Eevee is Blender’s new realtime rendering engine which would be introduced to the upcoming Blender 2.8 release. However, you can try it out now. In the video below, Remington Graphics takes us through a first look at this real time engine.
I posted about this in GD.
Basically Eevee, when fully developed, may allow realtime 3D rendering a la UnrealEngine, CryEngine to happen completely inside Blender.
This will of course push Blender adoption to new levels.
Cinema4D has something similar in development named PixelBerg:
But Eevee seems more fully developed than PixelBerg right now.

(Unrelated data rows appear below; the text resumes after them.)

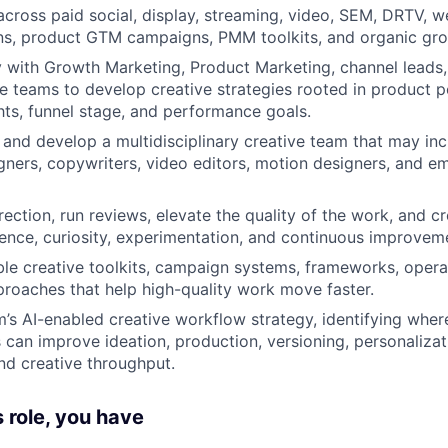
across paid social, display, streaming, video, SEM, DRTV, we
s, product GTM campaigns, PMM toolkits, and organic gro
y with Growth Marketing, Product Marketing, channel leads, 
 teams to develop creative strategies rooted in product po
hts, funnel stage, and performance goals.
and develop a multidisciplinary creative team that may in
igners, copywriters, video editors, motion designers, and e
rection, run reviews, elevate the quality of the work, and cr
lence, curiosity, experimentation, and continuous improvem
le creative toolkits, campaign systems, frameworks, opera
roaches that help high-quality work move faster.
’s AI-enabled creative workflow strategy, identifying wher
can improve ideation, production, versioning, personalizati
and creative throughput.
s role, you have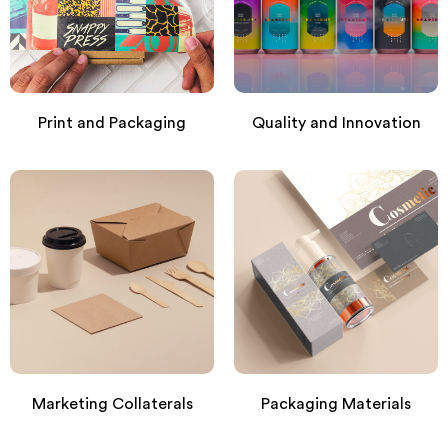
Print and Packaging
Quality and Innovation
Marketing Collaterals
Packaging Materials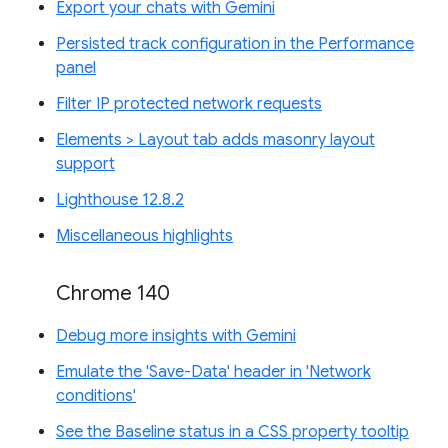
Export your chats with Gemini
Persisted track configuration in the Performance
panel
Filter IP protected network requests
Elements > Layout tab adds masonry layout
support
Lighthouse 12.8.2
Miscellaneous highlights
Chrome 140
Debug more insights with Gemini
Emulate the 'Save-Data' header in 'Network
conditions'
See the Baseline status in a CSS property tooltip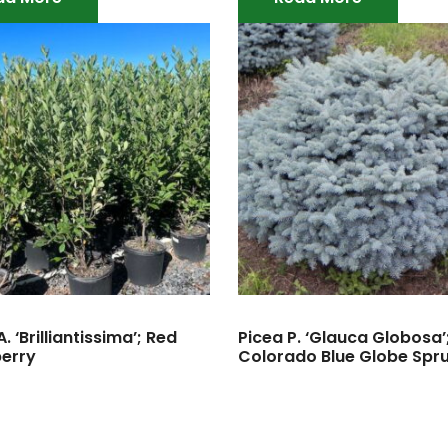
. ‘Brilliantissima’; Red
Picea P. ‘Glauca Globosa’
erry
Colorado Blue Globe Spr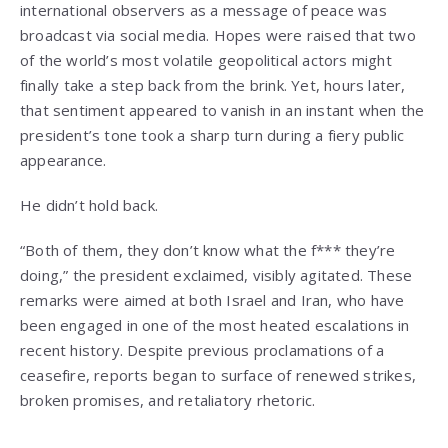
international observers as a message of peace was
broadcast via social media. Hopes were raised that two
of the world’s most volatile geopolitical actors might
finally take a step back from the brink. Yet, hours later,
that sentiment appeared to vanish in an instant when the
president’s tone took a sharp turn during a fiery public
appearance.
He didn’t hold back.
“Both of them, they don’t know what the f*** they’re
doing,” the president exclaimed, visibly agitated. These
remarks were aimed at both Israel and Iran, who have
been engaged in one of the most heated escalations in
recent history. Despite previous proclamations of a
ceasefire, reports began to surface of renewed strikes,
broken promises, and retaliatory rhetoric.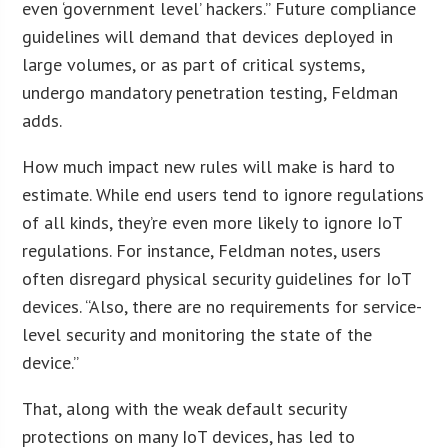
even ‘government level’ hackers.” Future compliance
guidelines will demand that devices deployed in
large volumes, or as part of critical systems,
undergo mandatory penetration testing, Feldman
adds.
How much impact new rules will make is hard to
estimate. While end users tend to ignore regulations
of all kinds, they’re even more likely to ignore IoT
regulations. For instance, Feldman notes, users
often disregard physical security guidelines for IoT
devices. “Also, there are no requirements for service-
level security and monitoring the state of the
device.”
That, along with the weak default security
protections on many IoT devices, has led to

The community’s been hard at work putting Eevee through its paces. Btw, volumetrics, reflection probes, and transparency are now working. See the following examples:
We’ll finish with pizza
Looks interesting - how does this compare to Unreal?

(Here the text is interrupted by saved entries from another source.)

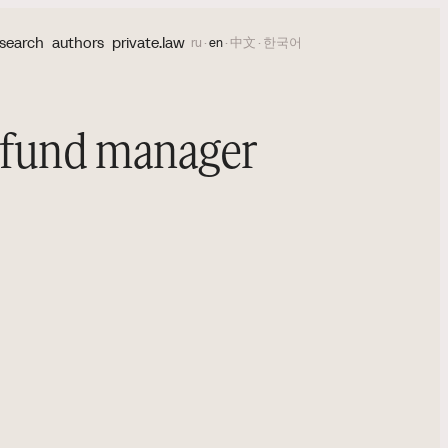
search
authors
private.law
ru
·
en
·
中文
·
한국어
l fund manager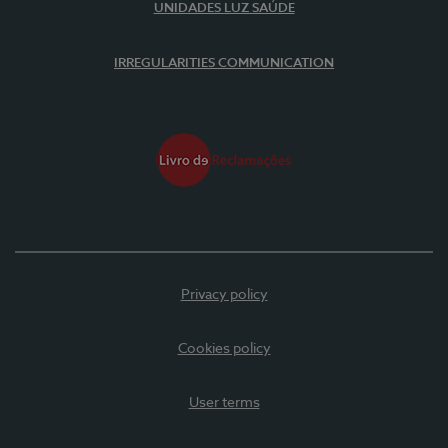
UNIDADES LUZ SAÚDE
IRREGULARITIES COMMUNICATION
Privacy policy
Cookies policy
User terms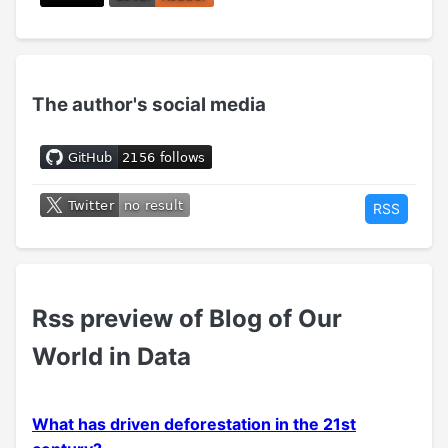
The author's social media
RSS
Rss preview of Blog of Our
World in Data
What has driven deforestation in the 21st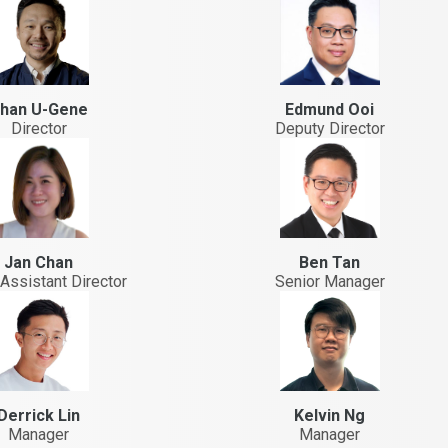
han U-Gene
Edmund Ooi
Director
Deputy Director
Jan Chan
Ben Tan
Assistant Director
Senior Manager
Derrick Lin
Kelvin Ng
Manager
Manager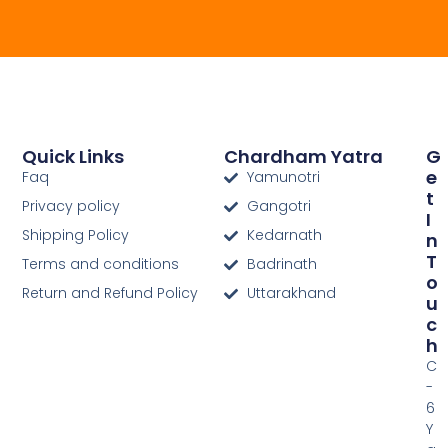
Quick Links
Chardham Yatra
G
E
Faq
Yamunotri
T
Privacy policy
Gangotri
I
Shipping Policy
Kedarnath
N
T
Terms and conditions
Badrinath
O
Return and Refund Policy
Uttarakhand
U
C
H
C
-
6
Y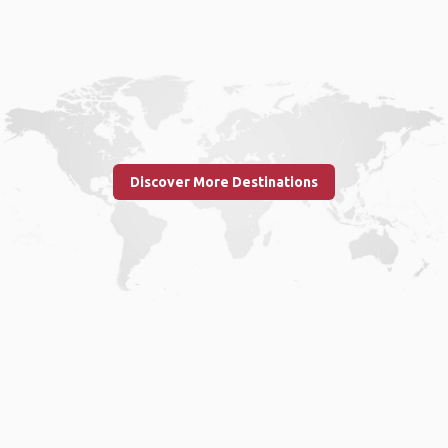
Discover More Destinations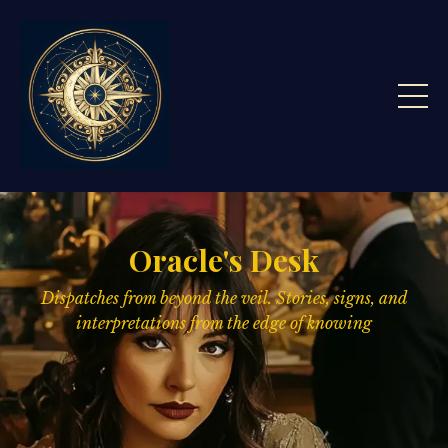
Oracle's Desk
Dispatches from beyond the veil. Stories, signs,
and
interpretations from the edge of knowing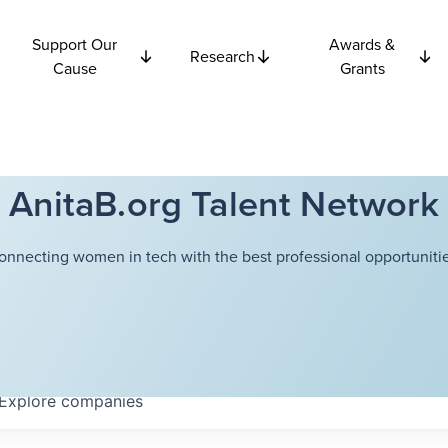
Support Our
Awards &
Research
Cause
Grants
AnitaB.org Talent Network
onnecting women in tech with the best professional opportunitie
Explore
companies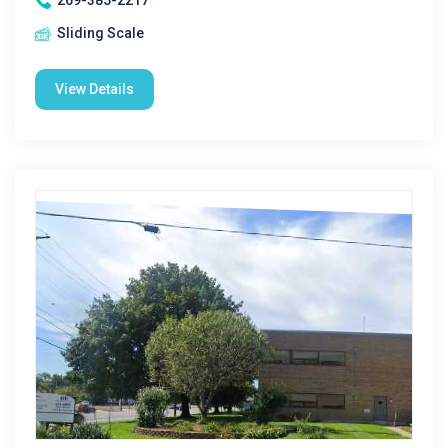
269-385-2217
Sliding Scale
View Details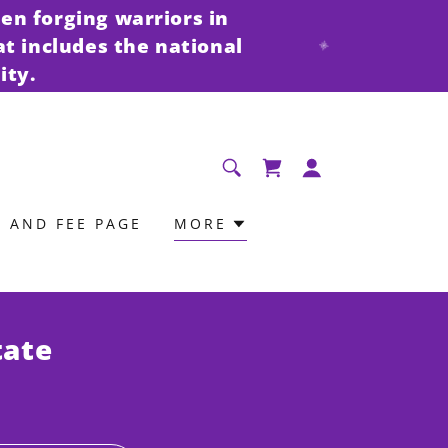
en forging warriors in
at includes the national
ity.
N AND FEE PAGE
MORE
tate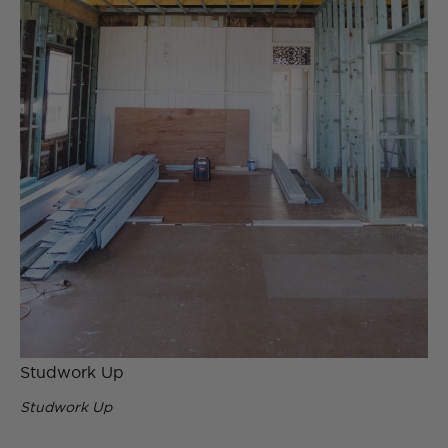
Studwork Up
Studwork Up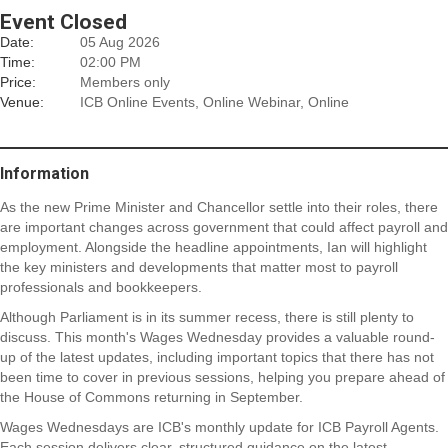
Event Closed
Date:
05 Aug 2026
Time:
02:00 PM
Price:
Members only
Venue:
ICB Online Events, Online Webinar, Online
Information
As the new Prime Minister and Chancellor settle into their roles, there
are important changes across government that could affect payroll and
employment. Alongside the headline appointments, Ian will highlight
the key ministers and developments that matter most to payroll
professionals and bookkeepers.
Although Parliament is in its summer recess, there is still plenty to
discuss. This month's Wages Wednesday provides a valuable round-
up of the latest updates, including important topics that there has not
been time to cover in previous sessions, helping you prepare ahead of
the House of Commons returning in September.
Wages Wednesdays are ICB's monthly update for ICB Payroll Agents.
Each session delivers clear, structured guidance on the latest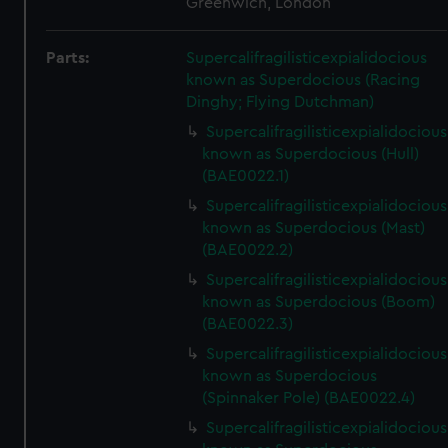
Greenwich, London
Parts:
Supercalifragilisticexpialidocious
known as Superdocious (Racing
Dinghy; Flying Dutchman)
Supercalifragilisticexpialidocious
known as Superdocious (Hull)
(BAE0022.1)
Supercalifragilisticexpialidocious
known as Superdocious (Mast)
(BAE0022.2)
Supercalifragilisticexpialidocious
known as Superdocious (Boom)
(BAE0022.3)
Supercalifragilisticexpialidocious
known as Superdocious
(Spinnaker Pole) (BAE0022.4)
Supercalifragilisticexpialidocious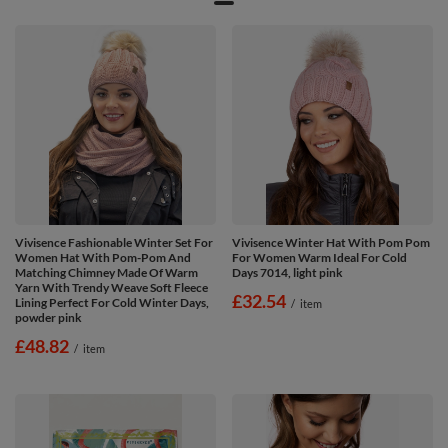
Vivisence Fashionable Winter Set For
Vivisence Winter Hat With Pom Pom
Women Hat With Pom-Pom And
For Women Warm Ideal For Cold
Matching Chimney Made Of Warm
Days 7014, light pink
Yarn With Trendy Weave Soft Fleece
£32.54
Lining Perfect For Cold Winter Days,
/
item
powder pink
£48.82
/
item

Quite well - although the developers have stated their goal for Eevee is not to reach parity with Unreal, it will replace Blender’s aging internal raytracer. The user may then choose between Cycles and Eevee for output. Also nice: the same shader tree will be able to output to multiple render engines - which means a material node tree may output to both Cycles and Eevee.

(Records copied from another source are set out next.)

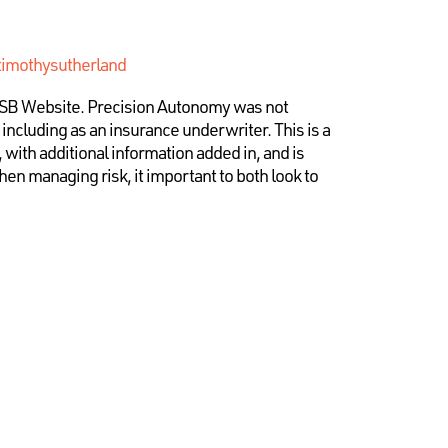
timothysutherland
ATSB Website. Precision Autonomy was not
, including as an insurance underwriter. This is a
, with additional information added in, and is
en managing risk, it important to both look to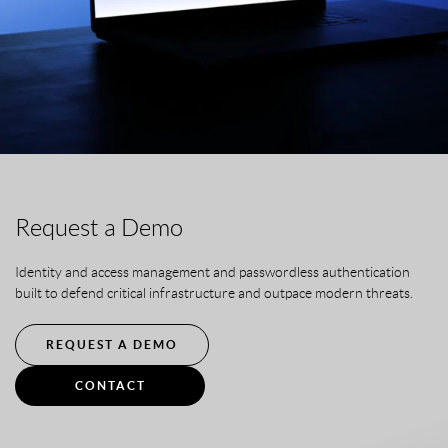
Request a Demo
Identity and access management and passwordless authentication
built to defend critical infrastructure and outpace modern threats.
REQUEST A DEMO
CONTACT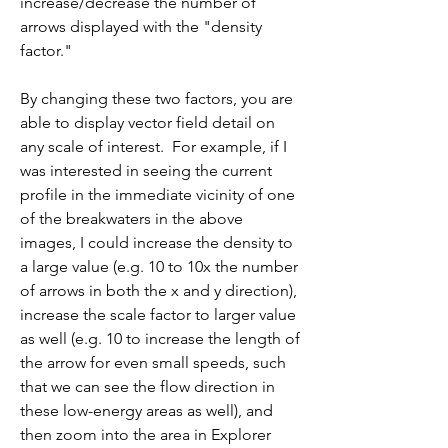
increase/decrease the number of 
arrows displayed with the "density 
factor." 
By changing these two factors, you are 
able to display vector field detail on 
any scale of interest.  For example, if I 
was interested in seeing the current 
profile in the immediate vicinity of one 
of the breakwaters in the above 
images, I could increase the density to 
a large value (e.g. 10 to 10x the number 
of arrows in both the x and y direction), 
increase the scale factor to larger value 
as well (e.g. 10 to increase the length of 
the arrow for even small speeds, such 
that we can see the flow direction in 
these low-energy areas as well), and 
then zoom into the area in Explorer 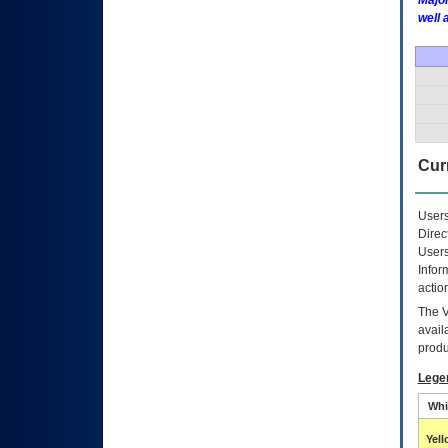
Major
well 
Curr
Users
Direc
Users
Infor
actio
The
avail
produ
Lege
Whi
Yel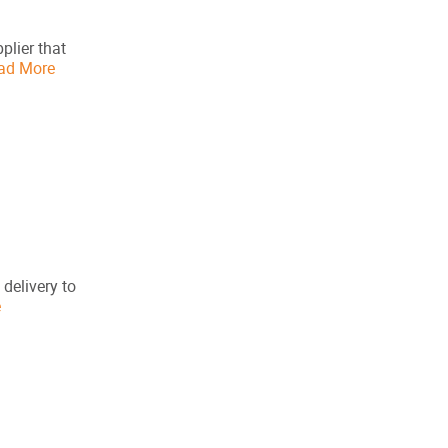
plier that
ad More
 delivery to
e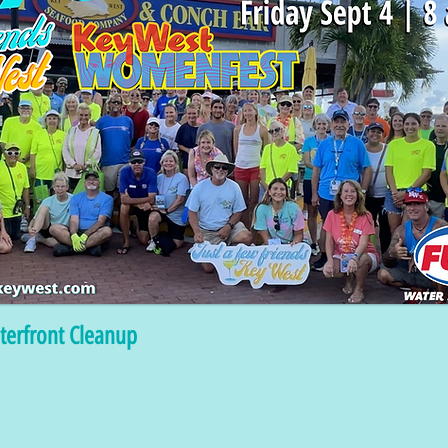
terfront Cleanup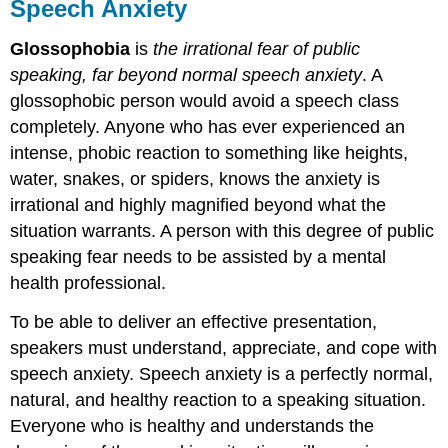
Speech Anxiety
Glossophobia
is
the irrational fear of public
speaking, far beyond normal speech anxiety
. A
glossophobic person would avoid a speech class
completely. Anyone who has ever experienced an
intense, phobic reaction to something like heights,
water, snakes, or spiders, knows the anxiety is
irrational and highly magnified beyond what the
situation warrants. A person with this degree of public
speaking fear needs to be assisted by a mental
health professional.
To be able to deliver an effective presentation,
speakers must understand, appreciate, and cope with
speech anxiety. Speech anxiety is a perfectly normal,
natural, and healthy reaction to a speaking situation.
Everyone who is healthy and understands the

I liked this answer at BlenderExchange as to what Eevee exactly is:
In short, Eevee is meant to be a modern, high-quality viewport that will perform better than the current Blender viewport, and can better approximate the shaders for game engines or renderers such as Cycles. It will also be able to function as a final renderer in its own right, removing the need for a dedicated scanline renderer such as Blender Internal. Since it is GPU based (using the same render techniques as game engines) it will be very fast, rendering in seconds or fractions of a second.
You can use it as an alternative to Cycles if you prefer the speed, or use it as a preview of Cycles for when you need the extra quality of path tracing and don’t mind waiting around for it. Since the renderer is very similar to game engine renderers, it is also very useful for prototyping game assets before sending them on to engines such as Unity or Unreal.